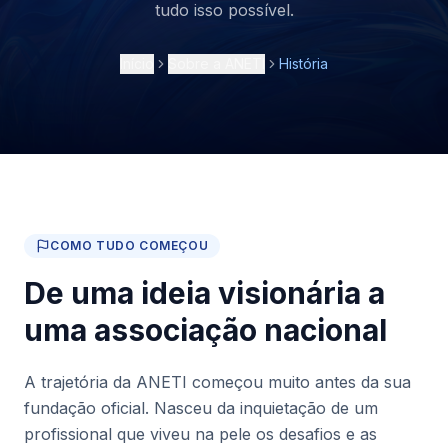
tudo isso possível.
Início
Sobre a ANETI
História
COMO TUDO COMEÇOU
De uma ideia visionária a
uma associação nacional
A trajetória da ANETI começou muito antes da sua
fundação oficial. Nasceu da inquietação de um
profissional que viveu na pele os desafios e as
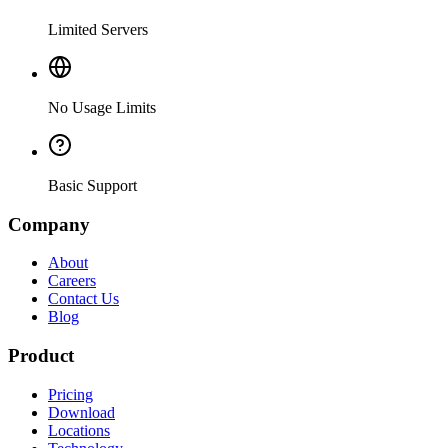
Limited Servers
No Usage Limits
Basic Support
Company
About
Careers
Contact Us
Blog
Product
Pricing
Download
Locations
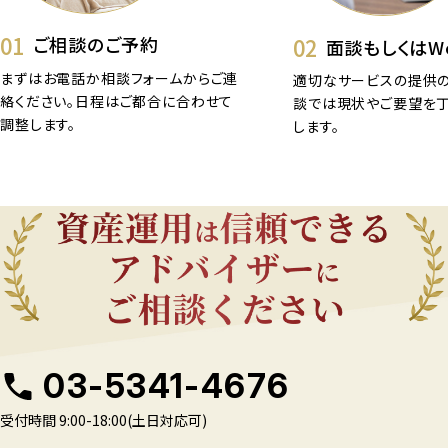
01
02
ご相談のご予約
面談もしくはW
まずはお電話か相談フォームからご連
適切なサービスの提供の
絡ください。日程はご都合に合わせて
談では現状やご要望を
調整します。
します。
03-5341-4676
受付時間 9:00-18:00(土日対応可)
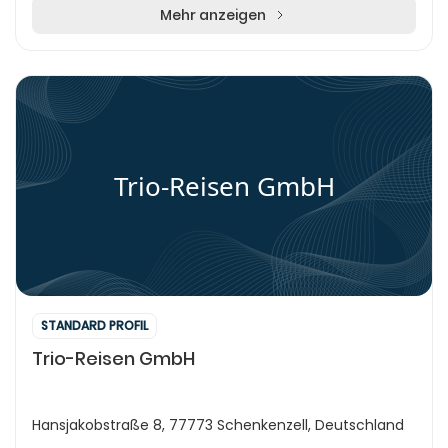
Mehr anzeigen
Trio-Reisen GmbH
STANDARD PROFIL
Trio-Reisen GmbH
Hansjakobstraße 8, 77773 Schenkenzell, Deutschland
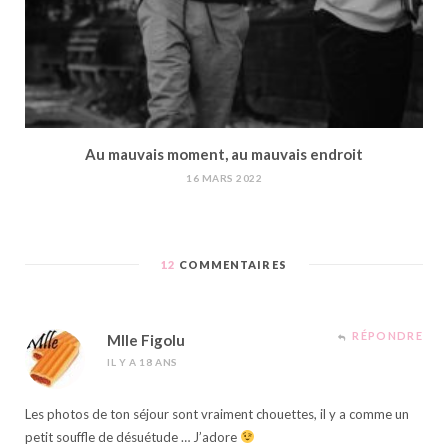
Au mauvais moment, au mauvais endroit
16 MARS 2022
12
COMMENTAIRES
RÉPONDRE
Mlle Figolu
IL Y A 18 ANS
Les photos de ton séjour sont vraiment chouettes, il y a comme un
petit souffle de désuétude … J’adore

:::

Problem statement:
All of the data should be returned word for word, with each picture left out.

Task output:
tudo isso possível.
Início
Sobre a ANETI
História
COMO TUDO COMEÇOU
De uma ideia visionária a
uma associação nacional
A trajetória da ANETI começou muito antes da sua
fundação oficial. Nasceu da inquietação de um
profissional que viveu na pele os desafios e as
Limited Servers
No Usage Limits
Basic Support
Company
About
Careers
Contact Us
Blog
Product
Pricing
Download
Locations
01
02
ご相談のご予約
面談もしくはW
まずはお電話か相談フォームからご連
適切なサービスの提供の
絡ください。日程はご都合に合わせて
談では現状やご要望を
調整します。
します。
03-5341-4676
受付時間 9:00-18:00(土日対応可)
Mehr anzeigen
Trio-Reisen GmbH
STANDARD PROFIL
Trio-Reisen GmbH
Hansjakobstraße 8, 77773 Schenkenzell, Deutschland
Au mauvais moment, au mauvais endroit
16 MARS 2022
12
COMMENTAIRES
RÉPONDRE
Mlle Figolu
IL Y A 18 ANS
Les photos de ton séjour sont vraiment chouettes, il y a comme un
petit souffle de désuétude … J’adore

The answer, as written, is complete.